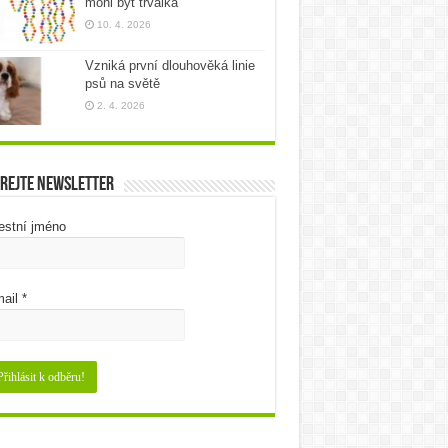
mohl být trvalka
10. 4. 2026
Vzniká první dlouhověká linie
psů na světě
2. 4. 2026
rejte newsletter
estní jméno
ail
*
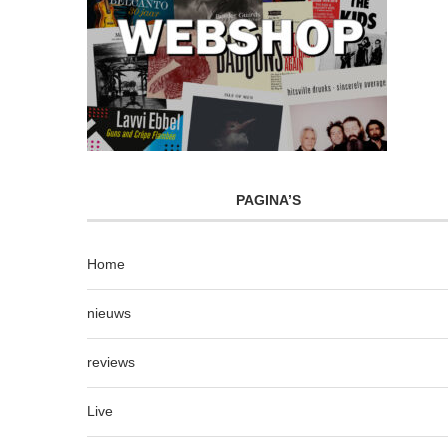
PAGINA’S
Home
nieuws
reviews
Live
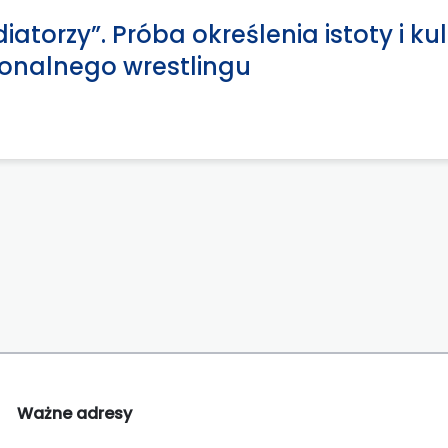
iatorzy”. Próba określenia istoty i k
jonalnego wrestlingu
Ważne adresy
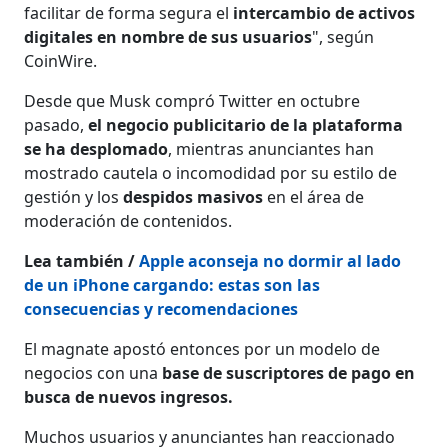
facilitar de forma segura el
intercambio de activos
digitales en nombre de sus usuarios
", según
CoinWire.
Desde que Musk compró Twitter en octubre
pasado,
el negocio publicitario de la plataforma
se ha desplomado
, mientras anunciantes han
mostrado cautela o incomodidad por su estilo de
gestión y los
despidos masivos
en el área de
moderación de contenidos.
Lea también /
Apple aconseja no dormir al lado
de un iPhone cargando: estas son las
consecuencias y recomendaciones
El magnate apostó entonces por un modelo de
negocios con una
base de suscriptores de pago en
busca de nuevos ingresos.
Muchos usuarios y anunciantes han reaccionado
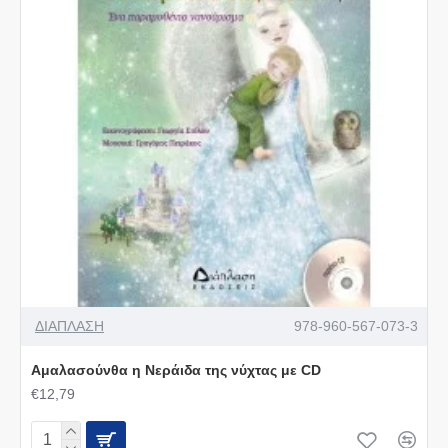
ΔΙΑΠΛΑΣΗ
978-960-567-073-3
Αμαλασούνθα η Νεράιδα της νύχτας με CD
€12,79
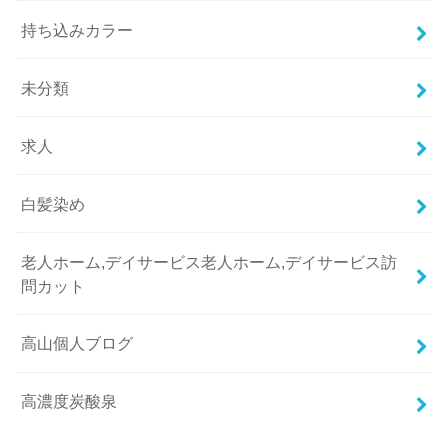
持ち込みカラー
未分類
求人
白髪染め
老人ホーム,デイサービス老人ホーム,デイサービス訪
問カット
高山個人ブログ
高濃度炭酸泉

════════════════

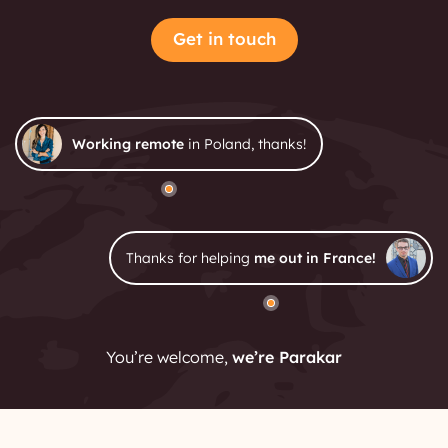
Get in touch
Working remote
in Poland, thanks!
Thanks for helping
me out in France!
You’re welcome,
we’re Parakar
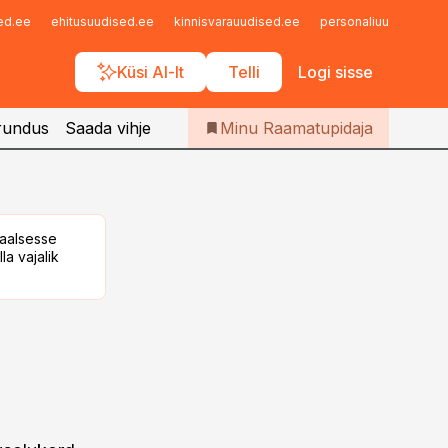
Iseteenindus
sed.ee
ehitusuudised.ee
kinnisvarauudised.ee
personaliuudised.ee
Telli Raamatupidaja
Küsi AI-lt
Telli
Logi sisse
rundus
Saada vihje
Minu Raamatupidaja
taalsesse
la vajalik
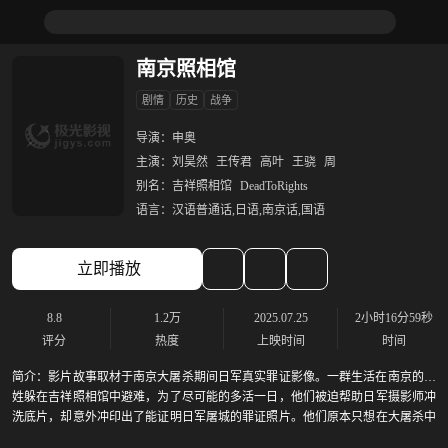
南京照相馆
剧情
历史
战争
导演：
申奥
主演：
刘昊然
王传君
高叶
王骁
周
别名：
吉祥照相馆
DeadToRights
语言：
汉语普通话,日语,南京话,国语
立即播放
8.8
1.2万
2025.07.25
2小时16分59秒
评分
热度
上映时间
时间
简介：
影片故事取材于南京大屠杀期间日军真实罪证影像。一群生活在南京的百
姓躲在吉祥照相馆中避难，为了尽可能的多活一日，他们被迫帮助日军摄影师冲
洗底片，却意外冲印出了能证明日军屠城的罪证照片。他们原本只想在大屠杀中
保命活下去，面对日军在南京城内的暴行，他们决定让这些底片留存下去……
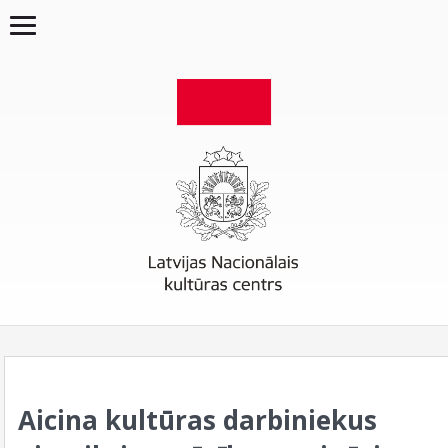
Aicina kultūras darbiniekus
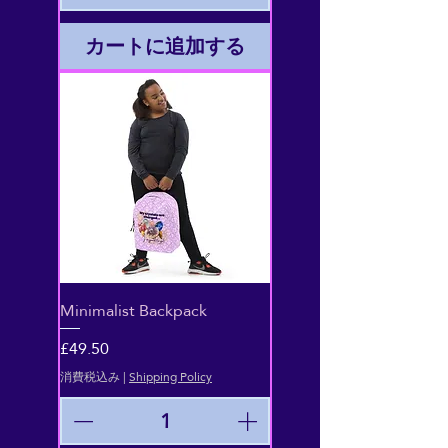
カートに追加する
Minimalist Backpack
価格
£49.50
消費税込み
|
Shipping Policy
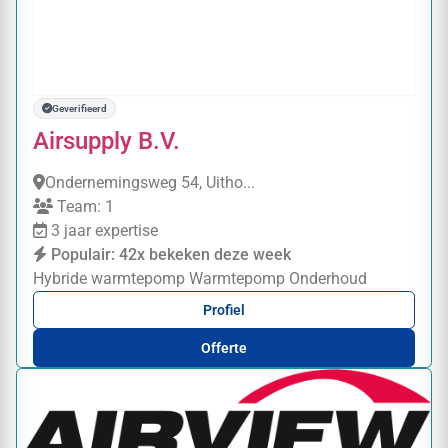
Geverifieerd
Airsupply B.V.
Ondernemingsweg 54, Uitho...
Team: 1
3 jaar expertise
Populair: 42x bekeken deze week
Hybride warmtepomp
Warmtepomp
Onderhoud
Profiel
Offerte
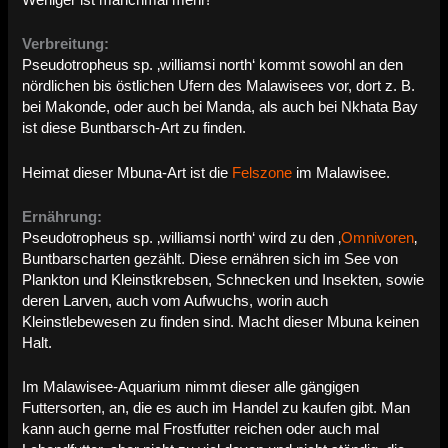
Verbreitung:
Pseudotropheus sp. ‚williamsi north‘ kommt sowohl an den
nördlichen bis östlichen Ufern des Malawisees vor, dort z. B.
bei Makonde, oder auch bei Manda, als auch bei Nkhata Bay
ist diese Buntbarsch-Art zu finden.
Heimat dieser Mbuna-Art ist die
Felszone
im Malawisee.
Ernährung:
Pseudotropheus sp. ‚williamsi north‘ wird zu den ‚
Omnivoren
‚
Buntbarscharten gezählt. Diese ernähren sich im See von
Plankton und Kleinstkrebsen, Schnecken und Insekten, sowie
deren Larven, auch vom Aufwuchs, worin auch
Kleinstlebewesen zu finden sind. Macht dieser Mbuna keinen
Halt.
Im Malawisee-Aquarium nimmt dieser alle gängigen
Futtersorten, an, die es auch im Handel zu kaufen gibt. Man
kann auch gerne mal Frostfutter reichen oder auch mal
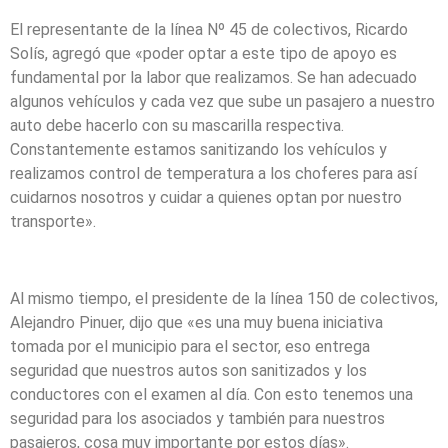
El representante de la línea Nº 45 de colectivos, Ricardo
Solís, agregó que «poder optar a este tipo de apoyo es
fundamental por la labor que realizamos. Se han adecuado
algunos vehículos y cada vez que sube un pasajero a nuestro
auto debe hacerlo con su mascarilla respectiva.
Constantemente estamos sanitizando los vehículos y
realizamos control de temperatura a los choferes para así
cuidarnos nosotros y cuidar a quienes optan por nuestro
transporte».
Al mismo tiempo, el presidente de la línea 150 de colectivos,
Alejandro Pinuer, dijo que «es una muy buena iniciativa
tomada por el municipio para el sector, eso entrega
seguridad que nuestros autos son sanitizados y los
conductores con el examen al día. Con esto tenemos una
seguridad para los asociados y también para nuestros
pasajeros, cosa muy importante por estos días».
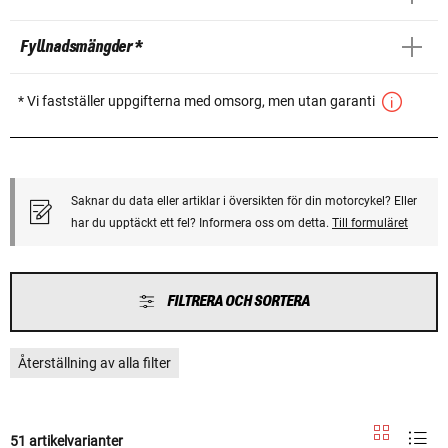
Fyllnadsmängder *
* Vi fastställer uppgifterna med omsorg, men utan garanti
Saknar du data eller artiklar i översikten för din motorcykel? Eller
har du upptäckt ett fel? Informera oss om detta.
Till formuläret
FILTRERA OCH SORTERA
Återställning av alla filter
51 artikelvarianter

════════════════

__WHAT THE EXERCISE ASKS__. Transcribe the lines above exactly, beginning at the one with "auto debe hacerlo" and ending at the one with "51 artikelvarianter". Include both; exclude the pictures.

__THE COMPLETED TASK__.
auto debe hacerlo con su mascarilla respectiva.
Constantemente estamos sanitizando los vehículos y
realizamos control de temperatura a los choferes para así
cuidarnos nosotros y cuidar a quienes optan por nuestro
transporte».
Al mismo tiempo, el presidente de la línea 150 de colectivos,
Alejandro Pinuer, dijo que «es una muy buena iniciativa
tomada por el municipio para el sector, eso entrega
seguridad que nuestros autos son sanitizados y los
conductores con el examen al día. Con esto tenemos una
seguridad para los asociados y también para nuestros
pasajeros, cosa muy importante por estos días».
Fyllnadsmängder *
* Vi fastställer uppgifterna med omsorg, men utan garanti
Saknar du data eller artiklar i översikten för din motorcykel? Eller
har du upptäckt ett fel? Informera oss om detta.
Till formuläret
FILTRERA OCH SORTERA
Återställning av alla filter
51 artikelvarianter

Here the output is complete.